_Task statement_.
Repeat exactly the opening lines of the records, ending with the line that contains "Image resolution: width=1310".

_Input material_.
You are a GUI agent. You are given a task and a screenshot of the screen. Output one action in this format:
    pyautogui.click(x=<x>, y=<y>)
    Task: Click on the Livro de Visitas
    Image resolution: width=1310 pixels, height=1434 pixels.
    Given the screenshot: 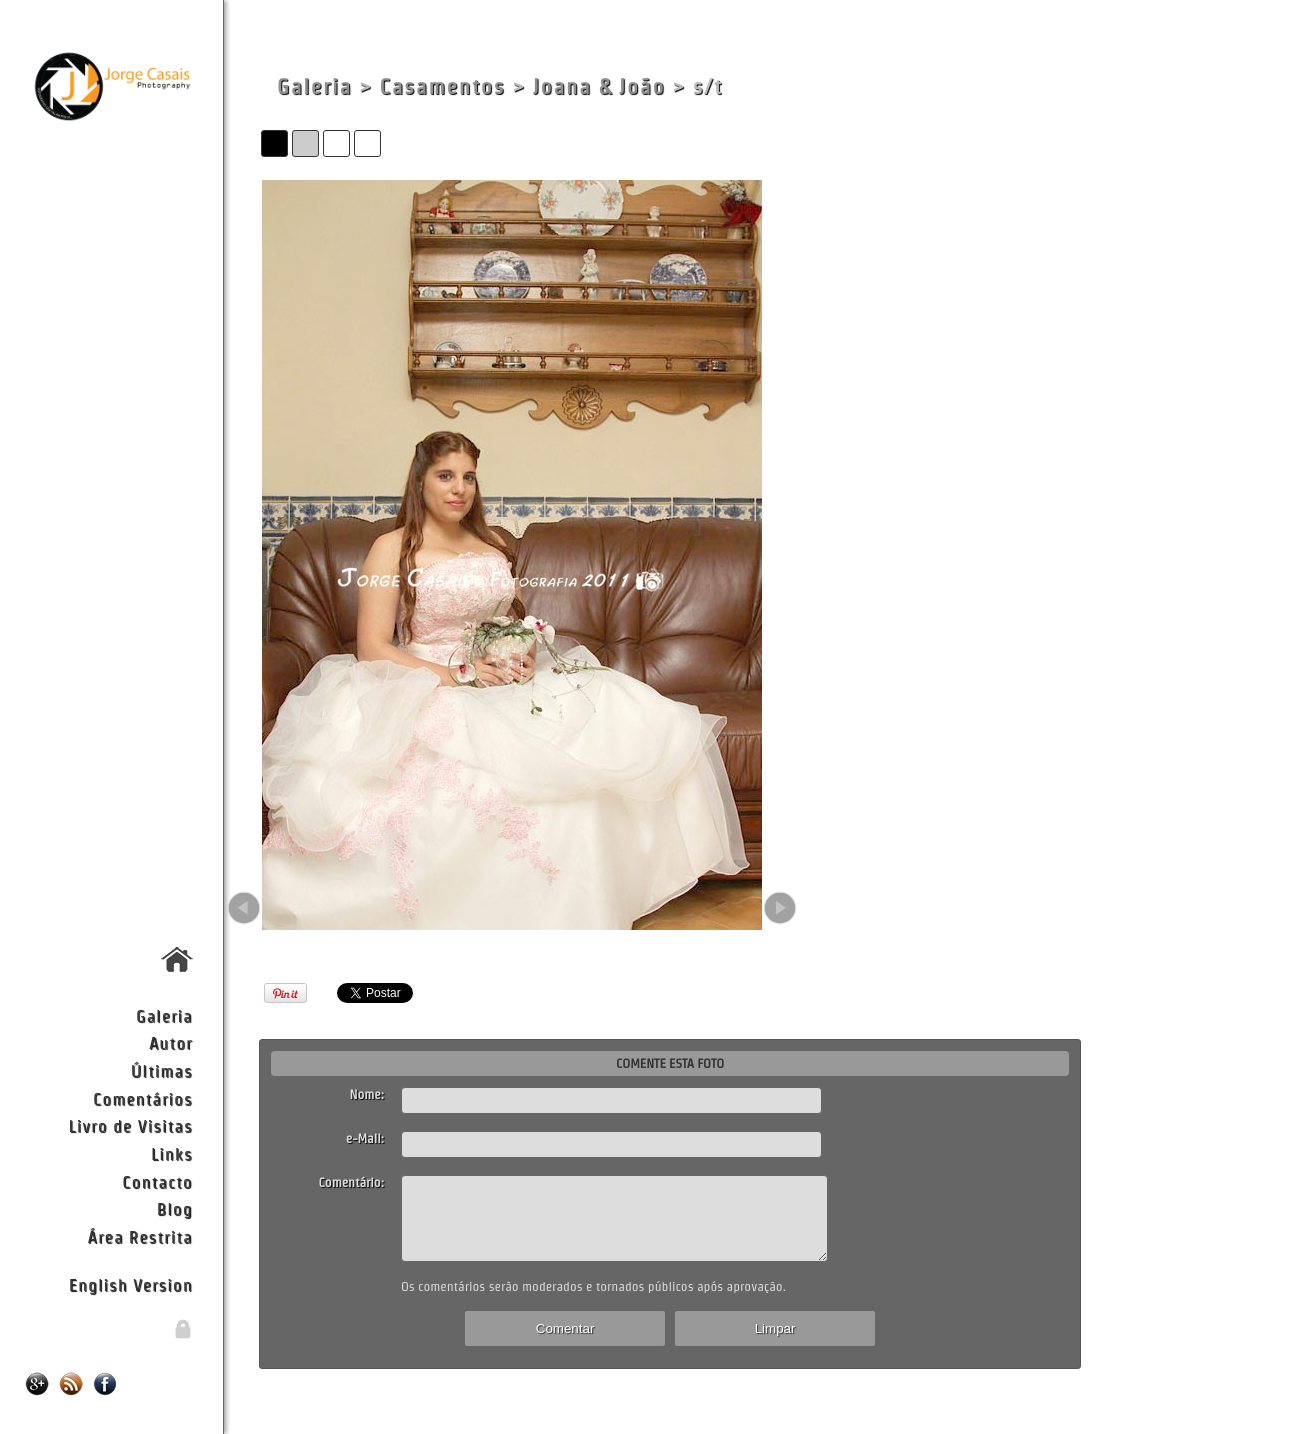 What is the action you would take?
    pyautogui.click(x=130, y=1125)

_Output_.
You are a GUI agent. You are given a task and a screenshot of the screen. Output one action in this format:
    pyautogui.click(x=<x>, y=<y>)
    Task: Click on the Livro de Visitas
    Image resolution: width=1310 pixels, height=1434 pixels.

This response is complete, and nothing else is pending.